Il pouvait être 16h40. A ce moment précis, un groupe de « commandos » arriva au domicile du Commandant de la Gendarmerie, sis à quelques mètres de notre (mon) bureau, du côté nord-est. Les commandos se mirent à désarmer et à déshabiller les gendarmes en faction devant le portail de leur chef. Ce fut extrêmement rapide. Un de ces commandos cria vers moi : « Rentrez chez vous ! ». Je m'engouffrai dans le bureau, alertai tous mes agents en leur disant : « Rentrons à la maison ! Le Patron est mort ». Comment pouvez-vous parler ainsi, me rétorqua ma secrétaire. Cela n'est pas possible ! « Si ! Il est bien mort ! Sinon, le domicile du chef de la gendarmerie ne serait pas investi ainsi ». En un clin d'œil, le bureau fut fermé, et nous nous intégrâmes à la circulation devenue infernale ! Piétons, cyclistes, motocyclistes, automobilistes, charretiers, tous se disputaient la priorité dans un désordre indescriptible.
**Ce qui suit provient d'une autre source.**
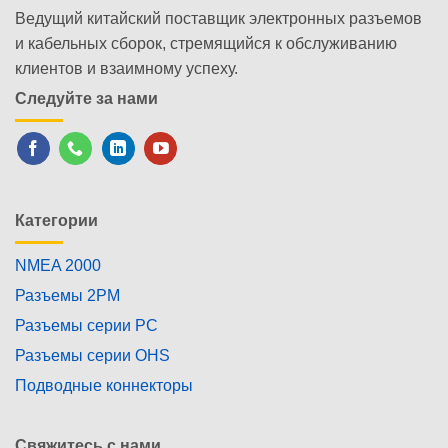
Ведущий китайский поставщик электронных разъемов
и кабельных сборок, стремящийся к обслуживанию
клиентов и взаимному успеху.
Следуйте за нами
Категории
NMEA 2000
Разъемы 2PM
Разъемы серии PC
Разъемы серии OHS
Подводные коннекторы
Свяжитесь с нами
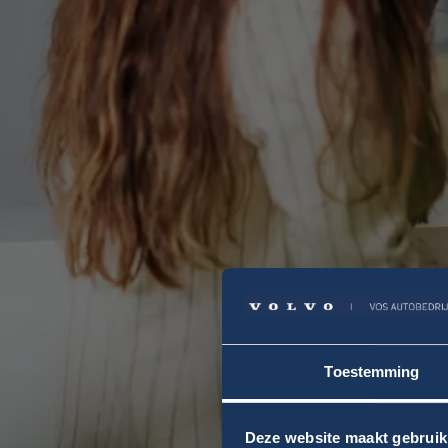
Toestemming
Deze website maakt gebruik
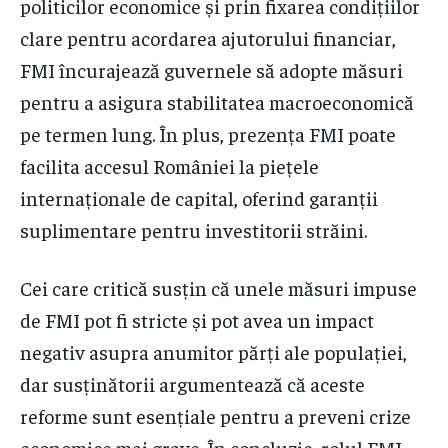
politicilor economice și prin fixarea condițiilor
clare pentru acordarea ajutorului financiar,
FMI încurajează guvernele să adopte măsuri
pentru a asigura stabilitatea macroeconomică
pe termen lung. În plus, prezența FMI poate
facilita accesul României la piețele
internaționale de capital, oferind garanții
suplimentare pentru investitorii străini.
Cei care critică susțin că unele măsuri impuse
de FMI pot fi stricte și pot avea un impact
negativ asupra anumitor părți ale populației,
dar susținătorii argumentează că aceste
reforme sunt esențiale pentru a preveni crize
economice mai grave. În concluzie, rolul FMI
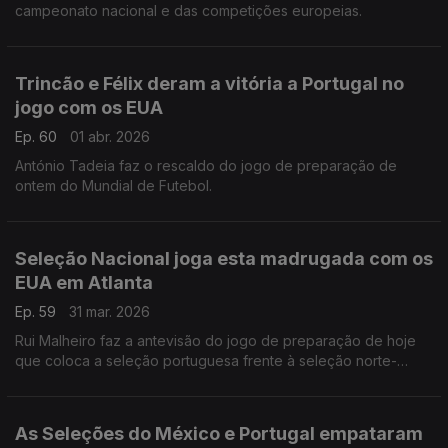
campeonato nacional e das competições europeias.
Trincão e Félix deram a vitória a Portugal no
jogo com os EUA
Ep. 60
01 abr. 2026
António Tadeia faz o rescaldo do jogo de preparação de
ontem do Mundial de Futebol.
Seleção Nacional joga esta madrugada com os
EUA em Atlanta
Ep. 59
31 mar. 2026
Rui Malheiro faz a antevisão do jogo de preparação de hoje
que coloca a seleção portuguesa frente à seleção norte-
americana.
As Seleções do México e Portugal empataram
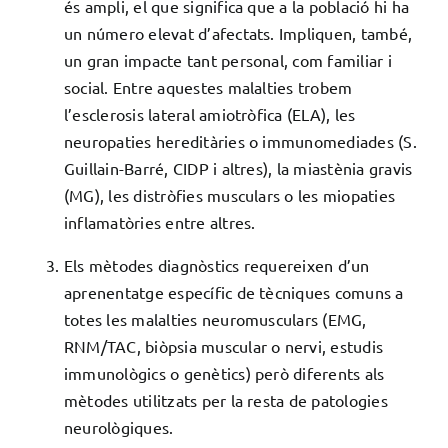
és ampli, el que significa que a la població hi ha
un número elevat d’afectats. Impliquen, també,
un gran impacte tant personal, com familiar i
social. Entre aquestes malalties trobem
l’esclerosis lateral amiotròfica (ELA), les
neuropaties hereditàries o immunomediades (S.
Guillain-Barré, CIDP i altres), la miastènia gravis
(MG), les distròfies musculars o les miopaties
inflamatòries entre altres.
Els mètodes diagnòstics requereixen d’un
aprenentatge específic de tècniques comuns a
totes les malalties neuromusculars (EMG,
RNM/TAC, biòpsia muscular o nervi, estudis
immunològics o genètics) però diferents als
mètodes utilitzats per la resta de patologies
neurològiques.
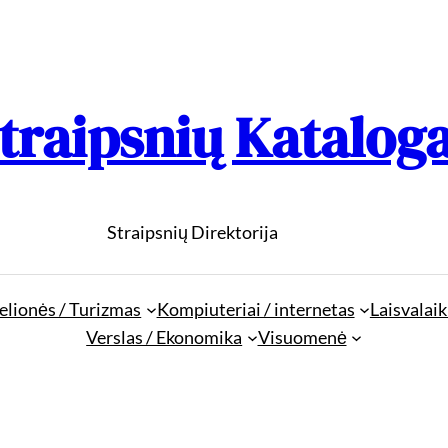
traipsnių Katalog
Straipsnių Direktorija
elionės / Turizmas
Kompiuteriai / internetas
Laisvalaik
Verslas / Ekonomika
Visuomenė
Les feux tricolores étaient souverainement ignorés, et on se demande encore aujourd'hui par quel miracle les gens ne se sont pas fait tuer dans des accidents déjà forts nombreux les jours ordinaires. C'est un véritable sauve qui peut ! Chacun pu regagner son domicile en catastrophe.
Vers 18h, la radio commença à diffuser des marches militaires, devenues au Burkina, l'hymne des grands changements intervenus à la tête de l'Etat. (Puis, vers 19h) La radio nationale et les radios étrangères confirmèrent la mort de Sankara.